In addition, the two
philosophers brought up an issue most politicians like to duck, the
issue of "natural rights." Politicians don't like talking about
"natural rights" because, by their natures, politicians like to
"legislate rights." They like to think that government gives
people rights, issues them down from some lofty highlands.
To accept people have "natural rights" is to deny their power, their
purpose, their righteous belief that people need to be lead.
The ancient Greeks knew
better. The original democracy was about people coming
together in small franchises of less than 10,000 to vote collectively
as a society on issues that impacted their community.

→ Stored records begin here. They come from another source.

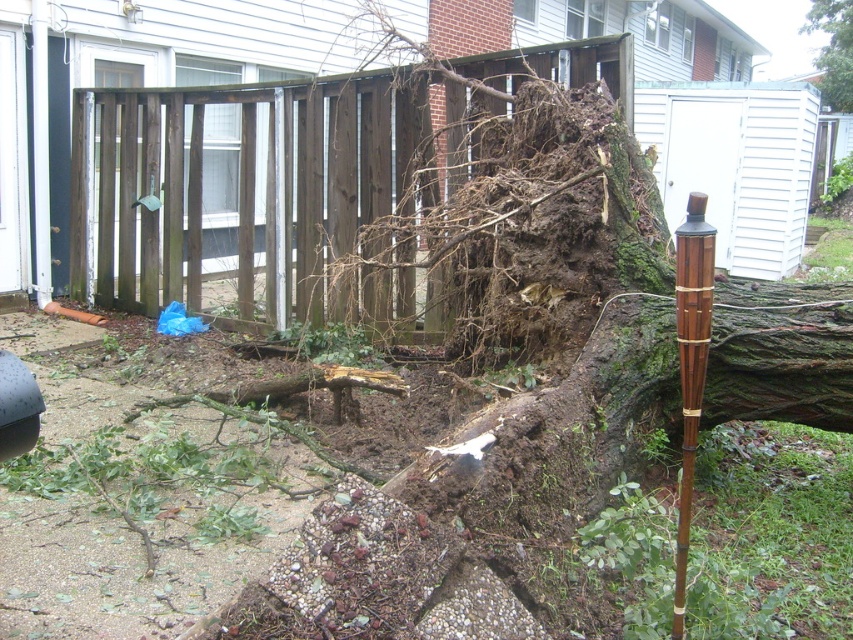 Based on the scene description, what is the 2D coordinate of the brown wooden fence at center?

The brown wooden fence at center is located at the 2D coordinate point of (267, 195).

You are a landscape architect examining the storm damage. You need to assess the distance between the brown bamboo pole at center and the green rough bark tree at upper right. Can you determine which one is closer to the viewer based on the scene?

The brown bamboo pole at center is closer to the viewer than the green rough bark tree at upper right.

You are standing at the center of the scene and want to place a new tiki torch. The existing brown wooden fence at center is represented by point (267,195). Where should you place the new tiki torch so it is 1 meter away from the fence?

Place the new tiki torch 1 meter away from the brown wooden fence at center, which is located at point (267,195). The exact coordinates would depend on the direction chosen, but maintaining a 1 meter distance ensures compliance with safety guidelines.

Each retained his or her "natural rights" and couldn't fathom giving
them over to anyone, not even to a "representative." The
rights were pure, undiluted.
America took this tool
when it originally designed its democratic template. It
called for one "representative" per 30,000 population, three times
that of the original Greek formula. In the early 20th Century
the politicians, seeking more power and control, put a cap on
"representative leadership." Fearing the power of
immigrants to have a larger Voice in government, the Congress in 1911
capped the number of representatives to 435.
Today, with a population of 290
million, the U.S. representative government has gone from 1:30,000 to
1:666,666. In comparison, England's House of Commons has
651 members with a population of 59 million creating representation of
1:90,000.
Ironically, the Congressional
support systems--staffers who help manage the offices of the 435
Legislators--have swollen in size to support the "representatives."
In 1930 there were 870 House employees. In 1999, the employees
exceeded 7,200.
So here we are. Our
"government of natural rights" is being managed by a few "leaders" who
try to juggle the "rights" of more than a half-million people (and
it's growing), and rely on a staff of thousands of non-elected, often
very young college students, to manage the needs of a society.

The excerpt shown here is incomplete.